▸ **Data extract**:
___

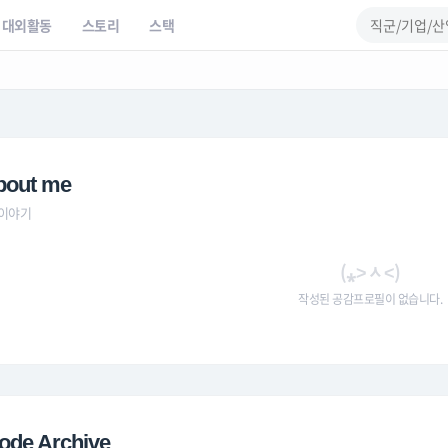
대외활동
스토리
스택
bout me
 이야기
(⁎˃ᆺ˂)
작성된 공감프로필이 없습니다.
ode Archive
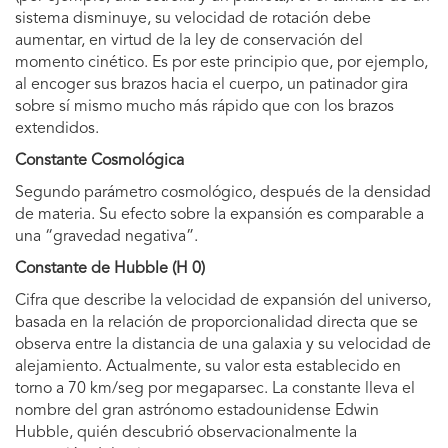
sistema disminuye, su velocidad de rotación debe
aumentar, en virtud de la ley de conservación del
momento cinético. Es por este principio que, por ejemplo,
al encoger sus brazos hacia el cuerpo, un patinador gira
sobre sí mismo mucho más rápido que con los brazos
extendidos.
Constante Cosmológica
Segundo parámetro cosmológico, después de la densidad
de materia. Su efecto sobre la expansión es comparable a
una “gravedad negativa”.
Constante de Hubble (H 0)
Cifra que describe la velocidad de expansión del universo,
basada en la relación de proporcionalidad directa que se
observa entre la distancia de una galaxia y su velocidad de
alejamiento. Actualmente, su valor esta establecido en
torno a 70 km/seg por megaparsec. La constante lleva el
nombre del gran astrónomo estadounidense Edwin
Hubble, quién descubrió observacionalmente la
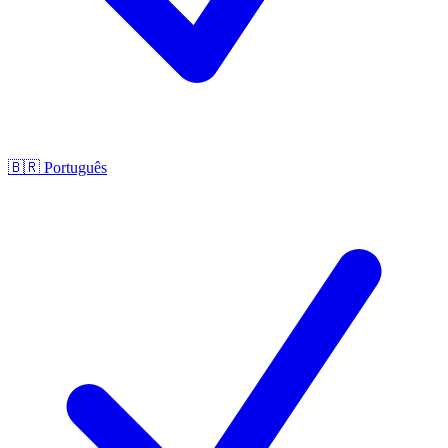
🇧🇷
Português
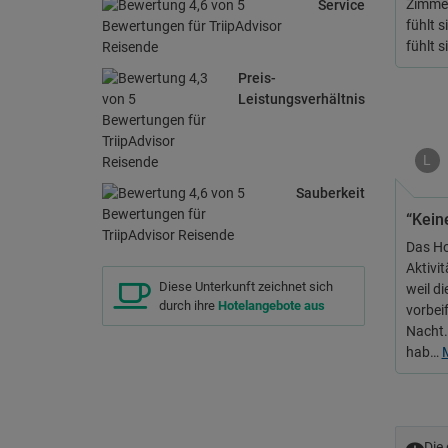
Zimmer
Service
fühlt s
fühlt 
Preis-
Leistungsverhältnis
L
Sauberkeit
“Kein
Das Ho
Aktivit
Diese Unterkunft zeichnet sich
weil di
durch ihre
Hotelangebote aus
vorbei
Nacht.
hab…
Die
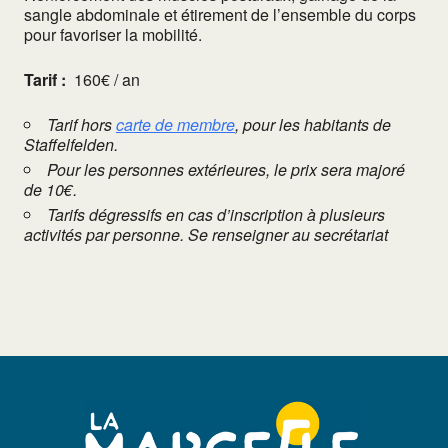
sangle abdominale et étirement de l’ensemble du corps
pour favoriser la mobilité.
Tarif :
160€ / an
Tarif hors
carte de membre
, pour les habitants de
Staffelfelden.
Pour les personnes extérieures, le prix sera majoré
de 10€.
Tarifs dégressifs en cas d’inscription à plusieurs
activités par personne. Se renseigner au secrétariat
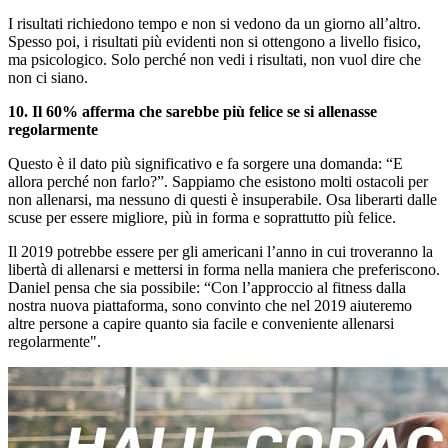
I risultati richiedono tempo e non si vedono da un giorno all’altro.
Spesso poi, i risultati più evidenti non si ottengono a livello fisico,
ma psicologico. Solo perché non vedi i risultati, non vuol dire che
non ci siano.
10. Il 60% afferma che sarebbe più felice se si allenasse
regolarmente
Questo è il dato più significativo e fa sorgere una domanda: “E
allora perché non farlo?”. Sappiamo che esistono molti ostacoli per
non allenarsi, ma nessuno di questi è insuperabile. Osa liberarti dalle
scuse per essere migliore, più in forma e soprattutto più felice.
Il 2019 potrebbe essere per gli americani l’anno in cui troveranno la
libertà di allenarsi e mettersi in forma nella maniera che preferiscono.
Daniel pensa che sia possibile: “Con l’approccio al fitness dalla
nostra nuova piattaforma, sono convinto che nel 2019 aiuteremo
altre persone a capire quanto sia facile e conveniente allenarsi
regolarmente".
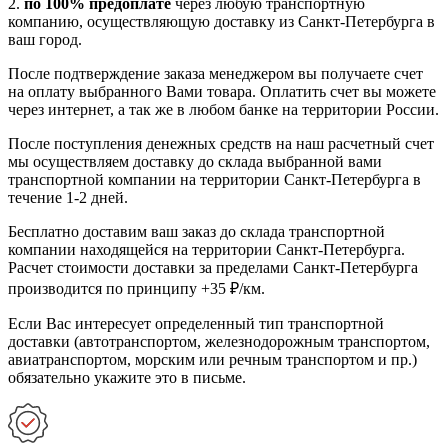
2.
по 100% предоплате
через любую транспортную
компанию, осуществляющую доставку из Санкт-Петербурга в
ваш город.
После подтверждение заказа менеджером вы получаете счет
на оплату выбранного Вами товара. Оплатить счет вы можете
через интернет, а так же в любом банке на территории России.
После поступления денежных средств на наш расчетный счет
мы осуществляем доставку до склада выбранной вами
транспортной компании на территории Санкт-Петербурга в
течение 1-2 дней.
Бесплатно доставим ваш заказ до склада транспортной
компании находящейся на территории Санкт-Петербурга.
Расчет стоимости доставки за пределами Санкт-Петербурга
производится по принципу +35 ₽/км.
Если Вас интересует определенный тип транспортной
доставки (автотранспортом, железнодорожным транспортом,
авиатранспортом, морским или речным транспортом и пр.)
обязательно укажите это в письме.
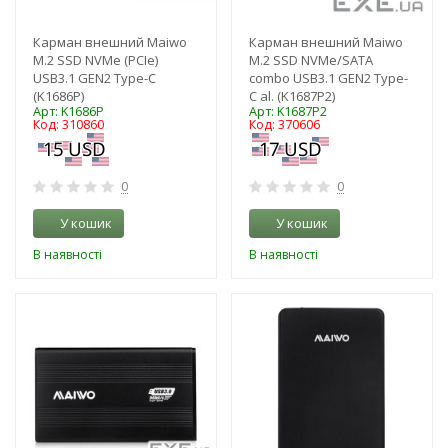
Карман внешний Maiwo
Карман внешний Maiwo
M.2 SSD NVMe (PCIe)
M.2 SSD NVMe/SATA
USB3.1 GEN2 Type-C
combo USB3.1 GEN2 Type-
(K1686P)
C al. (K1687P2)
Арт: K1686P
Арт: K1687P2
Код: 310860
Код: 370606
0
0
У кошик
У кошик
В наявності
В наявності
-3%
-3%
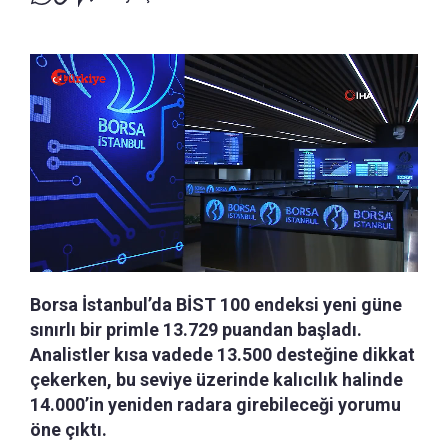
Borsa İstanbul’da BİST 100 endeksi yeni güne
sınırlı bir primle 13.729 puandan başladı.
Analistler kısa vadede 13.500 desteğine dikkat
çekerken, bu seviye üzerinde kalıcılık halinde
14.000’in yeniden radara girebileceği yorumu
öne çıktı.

___

▸ **Description of the task**: Throughout the listing above, count the lines where the word "allenarsi" appears, then reply with that count and no other words.

▸ **Answer to the problem**: 3